Flying Disc Ranch
10 acres in Thermal, about 520 miles to the Ferry Plaza Farmers Market
Robert Lower along with his sons Eric and Ian, Christina Kelso, Pedro, Carolina and Maria Medina and World-Wide Workers on Organic Farms.
Robert bought his property--desert land that he cleared, irrigated, and planted with over 1,200 palms--in 1979. Flying Disc Ranch has become a tropical rainforest-type ecosystem, host to a wealth of wildlife. Different varieties of date palm are interplanted with citrus and all the date trees are hand-pollinated. Since the Coachella Valley is part of the great Mojave Desert and dates require a lot of moisture, Robert creates a "green oasis," with lots of water, compost, mulch and a year-round cover crop. Robert farms using a combination of techniques from many farming traditions; he has come to farm the way he does through "observation, adaptation and accident." He describes his ranch as "100% permaculture" and never uses any synthetic or organic pesticides. Despite the ecological methods he employs, Robert says he "will never be certified anything."

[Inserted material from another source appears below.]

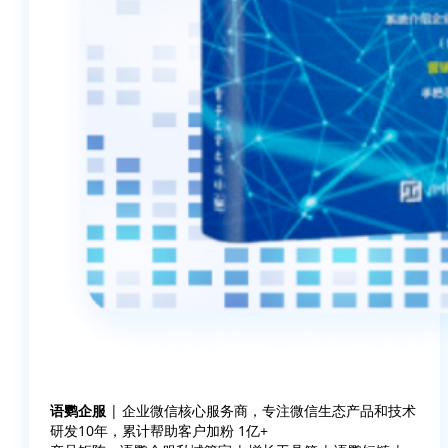
语鹦企服
| 企业微信核心服务商，专注微信生态产品和技术
研发10年，累计帮助客户加粉 1亿+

Nature is used to manage insects. Habitats for predators such as hawks, owls and snakes are encouraged to control rodent populations. Spiders and predatory insects prey on white flies and fruit beetles. Net bags and paper cones keep insects, birds, and other pests away from fruit, a technique that minimizes waste and provides moisture protection to the developing fruit.
The farms's soil is built with aged compost, cover crops, manure, and decomposed mulch. No tilling or discing techniques are used.
About 25% of the water used on Flying Disc Ranch is deep well water, and 75% is Colorado River water. Irrigation water is aerated so that the plants can absorb it better, and both flood and drip irrigation techniques are used.